5. Would the proposed ``plus'' option in the Track Three Pilot
Program be used if the search is performed by a USPTO artificial
intelligence search tool(s) only? For example, the search report may
include a list of references generated by the artificial intelligence
tool(s) or may include relevant references identified by a patent
examiner from the artificial intelligence search results along with
some level of context ranging from a short explanation to a full PCT-
style report.
6. Are there any conditions of the proposed Track Three Pilot
Program that should be modified?

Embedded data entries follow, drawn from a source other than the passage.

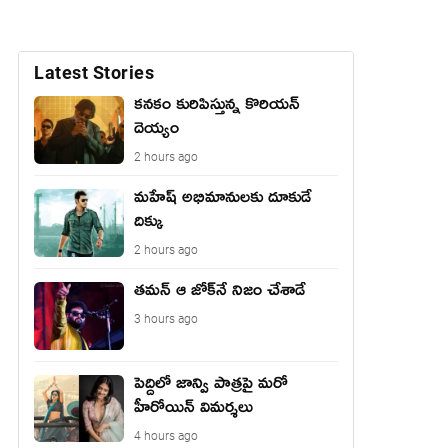
Latest Stories
కనకం కురిపిస్తున్న కొరియన్
దెయ్యం
2 hours ago
మహేష్ అభిమానులకు దూకుడే
దిక్కు
2 hours ago
తమన్ ఆ జోక్‌నే నిజం చేశాడే
3 hours ago
పెద్దిలో జాన్వి పాత్రపై మరో
హీరోయిన్ విమర్శలు
4 hours ago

For example, is the 30-month time
period sufficient to determine whether to proceed with prosecution of
the application?
7. Do the current practices discussed in this notice (i.e.,
deferred examination under 37 CFR 1.103(d), the missing parts practice,
or PCT practice) provide sufficient additional time to determine
whether to pay the fees and/or proceed with prosecution of the
application?
8. If an applicant participating in the proposed Track Three Pilot
Program becomes aware that the application is no longer entitled to
micro entity status, how should that discovery impact the status of the
application in the proposed Track Three Pilot Program?
For example, should the applicant be required to promptly pay the
remaining fees and thereby complete the application so it can be
forwarded for examination?
Katherine K. Vidal,
Under Secretary of Commerce for Intellectual Property and Director of
the United States Patent and Trademark Office.